Input Block Start
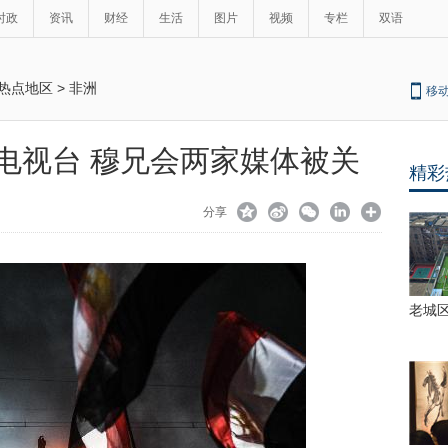
时政
资讯
财经
生活
图片
视频
专栏
双语
热点地区
>
非洲
移
电视台 穆兄会两家媒体被关
精彩
最
热
分享
新
贵
州
闻
福
泉
好
老城区
司
机
捡
万
元
现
Input Block End
§ **Aim of the exercise**
Retype the data above exactly. Do not carry over any images.

§ **Task solution**
时政
资讯
财经
生活
图片
视频
专栏
双语
热点地区
>
非洲
移
电视台 穆兄会两家媒体被关
精彩
最
热
分享
新
贵
州
闻
福
泉
好
老城区
司
机
捡
万
元
现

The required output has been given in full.